La escrupulosa observancia de las últimas voluntades del difunto será objeto de encomio y alabanza en su vecindario, entre los socios de la peña taurina que usted frecuenta y en los labios de los parroquianos del bar Manolo, desayunos y almuerzos.
Nadie recordará, sin embargo, cómo hace apenas un par de meses el caprichoso difunto, entonces vivo y propietario de una salud inatacable, le pidió como favor personalísimo que le acercara en su coche a una farmacia de guardia. “El coche no lo muevo que lo tengo en la calle Sevilla y después no hay quien aparque”, le espetó usted con firmeza para negarle el favor.

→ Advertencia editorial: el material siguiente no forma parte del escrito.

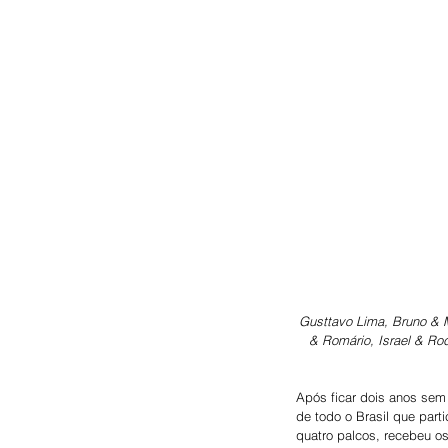
Gusttavo Lima, Bruno & M
& Romário, Israel & Rod
Após ficar dois anos sem
de todo o Brasil que part
quatro palcos, recebeu os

La muerte es una institución a la que profesamos un respeto reverencial. Hay quien vive con el solo propósito de cumplir la postrera voluntad de su difunto padre, expresada en el lecho de muerte ante una nutrida concurrencia de parientes y empleados de la funeraria. Esta especie de individuo jura y perjura que su padre será retribuido y su último deseo, satisfecho, y este fin se convierte en la motivación de su existencia, independientemente de que el beneficiario de tan desinteresado empeño sea el mismo padre al que en vida el hijo enclaustró en un asilo dirigido por una mafia albano-kosovar con la aviesa intención de agenciarse su pensión. A los muertos les dispensamos un respeto que negamos a los vivos.
Quizás sea el temor a que los que se han ido regresen para vengarse, o la aprensión de que, cuando nos alcance el turno, acabemos dándonos de bruces con el espectro de aquél al que ignoramos cuando nos rogó, ante la inminencia de su muerte, que intercediéramos para que su cerebro reposase en un frasco con formol sobre las estanterías del Museo de Hijos Inmarcesibles de Algeciras, en la sala dedicada a los concejales, los promotores inmobiliarios y los secretarios provinciales. Quizás la idea misma de que nosotros también habremos de morir un día nos perturba de tal modo que, por una cuestión de solidaridad futura, nos vemos empujados a redimir a todos los muertos recientes, sean cuales fueren sus pecados.
Deténgase a pensar en todos aquellos cretinos, reconocidos de manera unánime como tales por sus contemporáneos, cuyos nombres han cruzado el umbral de la posteridad troquelados en la placa de una calle, en la fachada de un instituto de enseñanza secundaria o en la entrada de un polideportivo con piscina olímpica. Y es que basta morirse para que la reputación de uno mejore notablemente.